Professor Andrew A. Samwick of Dartmouth College will address this important issue when he delivers the D. K. Smith ’42 Fall 2018 Economics Lecture next week.
The lecture, which Samwick titled “Income Tax Policy and Economic Growth,” will take place on Wednesday, Sept. 26, beginning at 4:30 p.m. It will take place in the Robert A. Jones ’59 House Conference Room on the Middlebury College campus.
In this lecture Samwick, an Economics professor and director of Dartmouth’s Nelson A. Rockefeller Center, will briefly:
• review the history of efforts to make taxes more fair, focusing on the arguments that have been used to undermine the income tax,
• identify the key moments where policy changed and the wrong lessons were learned, and
• discuss alternative strategies that may lead to better outcomes going forward.
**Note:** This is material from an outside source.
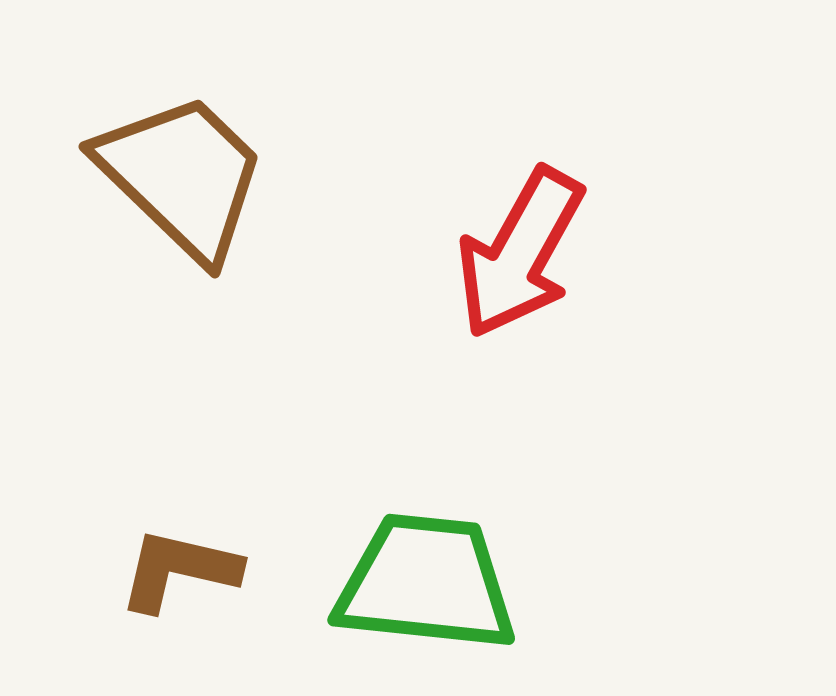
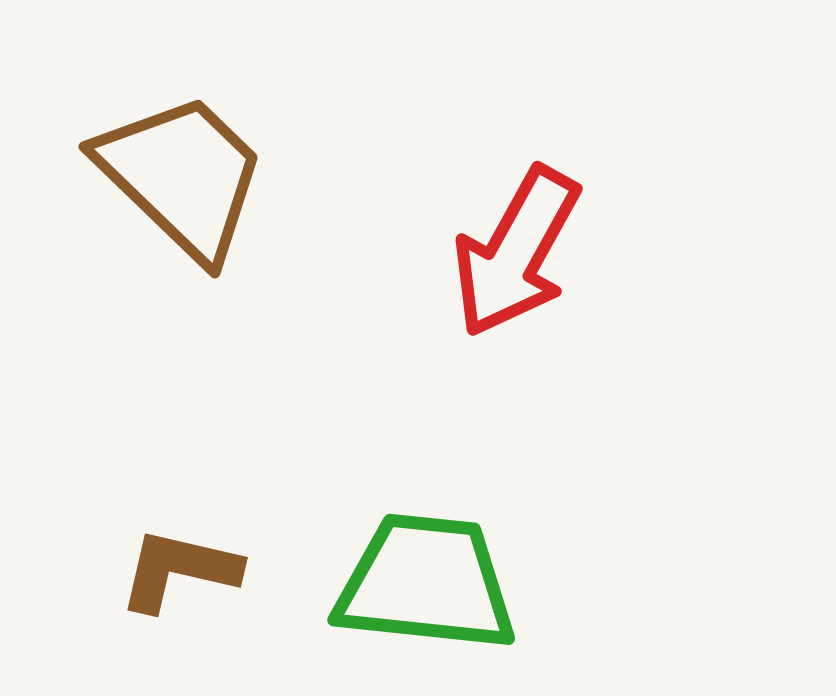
red arrow: moved 4 px left, 1 px up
Dr. Samwick will then consider the economic impact of President Trump’s recently passed Tax Cuts and Jobs Act, including on the concepts of budget balance, the appropriate definition of income under an income tax, the link between tax policy and economic growth, and the unique challenges that may be posed for fiscal policy as the Baby Boom generation fully enters retirement.
Samwick graduated summa cum laude from Harvard University in 1989, and earned his PhD at Massachusetts Institute of Technology. He is very active in the academic community.